2. One Subbaraju obtained the final decree in the mortgage suit in question on 9th September, 1926, and the present petition was filed by his widow Annapurnamma on 23rd December, 1931, for execution of that decree. It is contended that this execution petition is in time, by reason of a previous petition for execution filed on 15th October, 1928, which was dismissed by an order, dated 15th April, 1929. The short point for decision is, whether the previous execution petition fulfills the requirements of Article 182(5), for, if it does, the present petition, having been filed as it has been, within three years of the order referred to above made upon it, would be saved from the bar of limitation.
3. The previous petition was filed not by Annapurnamma, the widow of the decree-holder, but by his nephew one Karumuri Subba Rao. This man, alleging that the decree amount belonged jointly to his uncle and himself, filed the petition, praying that both he and Annapurnamma should be brought on the record as the decree-holder's representatives, and, that the decree should be executed for their joint benefit. Annapurnamma by way of answer filed a counter-affidavit, denying that the applicant possessed any sort of interest in the decree. It is upon a proper construction of this counter-affidavit that the decision in this appeal must turn.

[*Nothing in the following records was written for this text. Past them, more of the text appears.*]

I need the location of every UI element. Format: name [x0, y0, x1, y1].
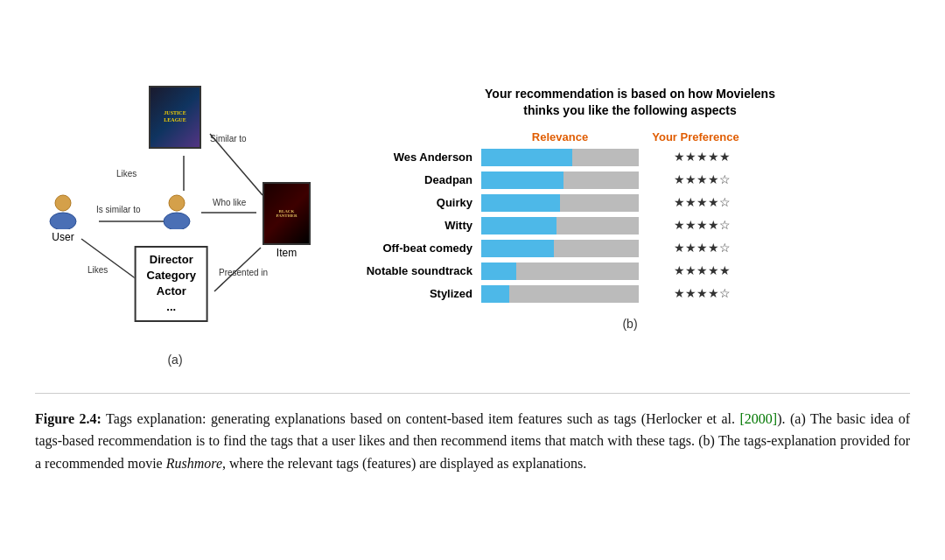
bar-row: Quirky★★★★☆	[350, 194, 752, 212]
star-rating: ★★★★☆	[639, 195, 752, 210]
category-category: Category	[147, 269, 196, 282]
item-label: Item	[276, 247, 297, 259]
bar-container	[481, 149, 639, 166]
bar-row: Deadpan★★★★☆	[350, 172, 752, 189]
user-left-icon	[44, 191, 82, 229]
edge-who-like: Who like	[213, 198, 246, 207]
bar-container	[481, 262, 639, 280]
bar-fill	[481, 262, 516, 280]
star-rating: ★★★★☆	[639, 241, 752, 256]
bar-fill	[481, 194, 560, 212]
caption-text-before-cite: Tags explanation: generating explanation…	[102, 411, 740, 426]
bar-row: Wes Anderson★★★★★	[350, 149, 752, 166]
edge-similar-to: Similar to	[210, 134, 247, 144]
figure-caption: Figure 2.4: Tags explanation: generating…	[35, 393, 910, 475]
bar-row: Notable soundtrack★★★★★	[350, 262, 752, 280]
col-preference-header: Your Preference	[639, 130, 752, 144]
bar-fill	[481, 149, 572, 166]
edge-likes-top: Likes	[116, 169, 136, 178]
bar-label: Off-beat comedy	[350, 242, 481, 255]
bar-fill	[481, 172, 564, 189]
col-label-spacer	[350, 130, 481, 144]
bar-label: Quirky	[350, 196, 481, 209]
bar-fill	[481, 240, 554, 257]
category-director: Director	[150, 253, 193, 266]
star-rating: ★★★★☆	[639, 286, 752, 301]
edge-presented-in: Presented in	[219, 268, 268, 277]
user-center-node	[158, 191, 196, 229]
panel-b: Your recommendation is based on how Movi…	[332, 86, 910, 331]
panel-b-title: Your recommendation is based on how Movi…	[350, 86, 910, 120]
edge-is-similar-to: Is similar to	[96, 205, 141, 214]
bar-row: Witty★★★★☆	[350, 217, 752, 234]
user-center-icon	[158, 191, 196, 229]
star-rating: ★★★★★	[639, 150, 752, 164]
graph-area: JUSTICELEAGUE User	[39, 86, 311, 348]
panel-a-label: (a)	[167, 353, 182, 367]
bar-label: Deadpan	[350, 173, 481, 186]
edge-likes-bottom: Likes	[88, 265, 108, 275]
movie-poster-top: JUSTICELEAGUE	[149, 86, 201, 149]
bar-container	[481, 240, 639, 257]
bar-label: Witty	[350, 219, 481, 232]
movie-poster-image: JUSTICELEAGUE	[150, 88, 200, 147]
bar-row: Off-beat comedy★★★★☆	[350, 240, 752, 257]
main-container: JUSTICELEAGUE User	[35, 86, 910, 475]
categories-box: Director Category Actor ...	[135, 246, 208, 322]
user-left-label: User	[52, 231, 74, 243]
caption-movie-title: Rushmore	[166, 456, 222, 471]
bar-row: Stylized★★★★☆	[350, 285, 752, 303]
bar-container	[481, 194, 639, 212]
category-ellipsis: ...	[166, 300, 176, 313]
bar-container	[481, 285, 639, 303]
star-rating: ★★★★★	[639, 263, 752, 278]
bar-label: Wes Anderson	[350, 150, 481, 164]
caption-figure-ref: Figure 2.4:	[35, 411, 102, 426]
star-rating: ★★★★☆	[639, 218, 752, 233]
panel-b-title-line1: Your recommendation is based on how Movi…	[485, 87, 775, 101]
star-rating: ★★★★☆	[639, 172, 752, 187]
user-left-node: User	[44, 191, 82, 243]
category-actor: Actor	[157, 284, 186, 298]
figure-area: JUSTICELEAGUE User	[35, 86, 910, 367]
svg-point-7	[50, 213, 76, 229]
panel-a: JUSTICELEAGUE User	[35, 86, 315, 367]
bar-container	[481, 217, 639, 234]
panel-b-header: Relevance Your Preference	[350, 130, 910, 144]
bar-fill	[481, 217, 556, 234]
panel-b-title-line2: thinks you like the following aspects	[523, 103, 737, 117]
item-movie-poster: BLACKPANTHER	[262, 182, 311, 245]
svg-point-8	[169, 195, 185, 211]
svg-point-9	[164, 213, 190, 229]
svg-point-6	[55, 195, 71, 211]
caption-citation[interactable]: [2000]	[740, 411, 778, 426]
caption-text-end: , where the relevant tags (features) are…	[222, 456, 586, 471]
item-movie-node: BLACKPANTHER Item	[262, 182, 311, 259]
bar-container	[481, 172, 639, 189]
panel-b-label: (b)	[350, 317, 910, 331]
col-relevance-header: Relevance	[481, 130, 639, 144]
bar-label: Stylized	[350, 287, 481, 300]
bar-label: Notable soundtrack	[350, 264, 481, 277]
bar-fill	[481, 285, 509, 303]
bar-rows-container: Wes Anderson★★★★★Deadpan★★★★☆Quirky★★★★☆…	[350, 149, 752, 308]
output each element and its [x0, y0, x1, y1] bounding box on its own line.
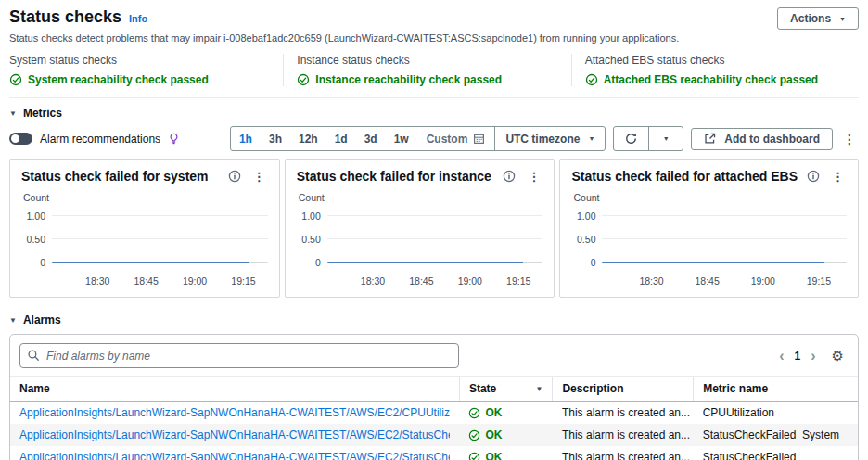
- search-wrap: [19, 343, 459, 368]
- gridline: [327, 238, 543, 239]
- time-range-buttons: 1h3h12h1d3d1w: [231, 127, 417, 150]
- search-input[interactable]: [19, 343, 459, 368]
- lightbulb-icon: [168, 132, 180, 146]
- kebab-menu-icon[interactable]: ⋮: [840, 133, 859, 146]
- status-label: Attached EBS status checks: [585, 54, 859, 67]
- alarm-name-link[interactable]: ApplicationInsights/LaunchWizard-SapNWOn…: [19, 451, 450, 460]
- page-title: Status checks: [9, 7, 121, 27]
- chart-grid-row: 1.00: [297, 204, 543, 227]
- info-link[interactable]: Info: [129, 13, 147, 24]
- alarm-state-label: OK: [485, 451, 502, 460]
- alarms-section-toggle[interactable]: ▼ Alarms: [9, 313, 859, 326]
- y-axis-tick: 0.50: [571, 234, 602, 245]
- x-axis-tick: 18:45: [134, 275, 158, 287]
- table-settings-gear-icon[interactable]: ⚙: [832, 349, 844, 363]
- time-range-button-3h[interactable]: 3h: [261, 127, 290, 150]
- y-axis-tick: 0.50: [21, 234, 52, 245]
- gridline: [602, 238, 847, 239]
- info-circle-icon[interactable]: [807, 170, 820, 183]
- alarm-metric-name-cell: CPUUtilization: [694, 402, 858, 425]
- x-axis-tick: 19:15: [231, 275, 255, 287]
- custom-label: Custom: [427, 133, 468, 146]
- alarm-state-label: OK: [485, 406, 502, 419]
- metrics-section-label: Metrics: [23, 107, 62, 120]
- x-axis-ticks: 18:3018:4519:0019:15: [608, 275, 847, 287]
- x-axis-tick: 18:30: [85, 275, 109, 287]
- y-axis-label: Count: [23, 192, 268, 203]
- x-axis-tick: 19:00: [458, 275, 482, 287]
- state-header-label: State: [469, 382, 496, 395]
- time-range-control: 1h3h12h1d3d1w Custom UTC timezone ▼: [230, 126, 606, 151]
- chart-grid-row: 1.00: [571, 204, 847, 227]
- timezone-label: UTC timezone: [505, 133, 580, 146]
- time-range-button-12h[interactable]: 12h: [290, 127, 326, 150]
- actions-button-label: Actions: [790, 12, 831, 25]
- column-header-name[interactable]: Name: [10, 377, 459, 402]
- gridline: [52, 238, 268, 239]
- chart-grid-row: 1.00: [21, 204, 268, 227]
- table-header-row: Name State ▼ Description Metric name: [10, 377, 858, 402]
- chart-plot: 1.000.50018:3018:4519:0019:15: [297, 204, 543, 287]
- chart-grid-row: 0.50: [571, 227, 847, 250]
- sort-descending-icon[interactable]: ▼: [536, 385, 543, 393]
- column-header-metric-name[interactable]: Metric name: [694, 377, 858, 402]
- alarm-description-cell: This alarm is created an...: [553, 446, 694, 460]
- chart-title: Status check failed for system: [21, 169, 219, 184]
- next-page-button[interactable]: ›: [811, 349, 815, 364]
- chart-grid-row: 0.50: [297, 227, 543, 250]
- status-value: Instance reachability check passed: [315, 73, 502, 86]
- alarm-name-cell: ApplicationInsights/LaunchWizard-SapNWOn…: [10, 446, 459, 460]
- chart-grid-row: 0: [571, 250, 847, 274]
- alarm-row: ApplicationInsights/LaunchWizard-SapNWOn…: [10, 446, 858, 460]
- status-badge: OK: [468, 428, 543, 441]
- chart-kebab-menu-icon[interactable]: ⋮: [829, 171, 847, 183]
- chart-plot: 1.000.50018:3018:4519:0019:15: [571, 204, 847, 287]
- chart-kebab-menu-icon[interactable]: ⋮: [250, 171, 268, 183]
- chart-kebab-menu-icon[interactable]: ⋮: [525, 171, 542, 183]
- x-axis-tick: 19:00: [751, 275, 775, 287]
- column-header-state[interactable]: State ▼: [459, 377, 553, 402]
- gridline: [602, 215, 847, 216]
- time-range-button-1w[interactable]: 1w: [386, 127, 417, 150]
- x-axis-tick: 19:00: [183, 275, 207, 287]
- refresh-options-button[interactable]: ▼: [648, 127, 683, 150]
- metrics-toolbar: Alarm recommendations 1h3h12h1d3d1w Cust…: [9, 126, 859, 151]
- custom-range-button[interactable]: Custom: [417, 127, 495, 150]
- alarm-description-cell: This alarm is created an...: [553, 402, 694, 425]
- info-circle-icon[interactable]: [503, 170, 516, 183]
- time-range-button-1d[interactable]: 1d: [326, 127, 356, 150]
- add-to-dashboard-button[interactable]: Add to dashboard: [691, 128, 833, 150]
- refresh-button-group: ▼: [613, 126, 683, 151]
- check-circle-icon: [297, 73, 310, 86]
- previous-page-button[interactable]: ‹: [779, 349, 784, 364]
- time-range-button-3d[interactable]: 3d: [356, 127, 386, 150]
- alarm-name-link[interactable]: ApplicationInsights/LaunchWizard-SapNWOn…: [19, 406, 450, 419]
- alarm-description-cell: This alarm is created an...: [553, 424, 694, 446]
- actions-button[interactable]: Actions ▼: [777, 7, 859, 30]
- chart-plot: 1.000.50018:3018:4519:0019:15: [21, 204, 268, 287]
- time-range-button-1h[interactable]: 1h: [231, 127, 261, 150]
- alarm-row: ApplicationInsights/LaunchWizard-SapNWOn…: [10, 402, 858, 425]
- current-page-number[interactable]: 1: [795, 350, 801, 363]
- alarm-state-label: OK: [485, 428, 502, 441]
- ok-check-icon: [468, 452, 480, 460]
- alarm-state-cell: OK: [459, 446, 553, 460]
- y-axis-tick: 1.00: [297, 211, 327, 222]
- alarm-state-cell: OK: [459, 402, 553, 425]
- alarm-name-link[interactable]: ApplicationInsights/LaunchWizard-SapNWOn…: [19, 428, 450, 441]
- alarm-row: ApplicationInsights/LaunchWizard-SapNWOn…: [10, 424, 858, 446]
- chart-title: Status check failed for instance: [297, 169, 494, 184]
- chevron-down-icon: ▼: [588, 135, 594, 142]
- x-axis-tick: 18:45: [696, 275, 720, 287]
- column-header-description[interactable]: Description: [553, 377, 694, 402]
- instance-status-column: Instance status checks Instance reachabi…: [283, 54, 570, 86]
- add-to-dashboard-label: Add to dashboard: [724, 133, 820, 146]
- x-axis-ticks: 18:3018:4519:0019:15: [334, 275, 543, 287]
- metrics-section-toggle[interactable]: ▼ Metrics: [9, 97, 859, 120]
- toggle-switch-off[interactable]: [9, 133, 32, 145]
- y-axis-tick: 0: [21, 257, 52, 268]
- refresh-button[interactable]: [614, 127, 648, 150]
- timezone-selector[interactable]: UTC timezone ▼: [495, 127, 605, 150]
- alarm-recommendations-toggle[interactable]: Alarm recommendations: [9, 132, 180, 146]
- info-circle-icon[interactable]: [228, 170, 241, 183]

4. True, as urged ,by Mr. Somasundaram for the respondent, the widow prayed in the last paragraph of this affidavit, that Subba Rao's petition should be dismissed. If the matter had stopped there, there would be nothing to urge in favour of the appellant. But the widow was not content with asking that the petition should be dismissed; she did something more, that is to say, she requested that she should be brought on the record as the sole representative and that the decree should be executed for her sole benefit. Here we may quote her actual words:
As all the properties of the late Subbaraju as well as the decree in this suit passed to this counter-petitioner, it is necessary that this counter-petitioner should be added as the second plaintiff and that this decree should be executed.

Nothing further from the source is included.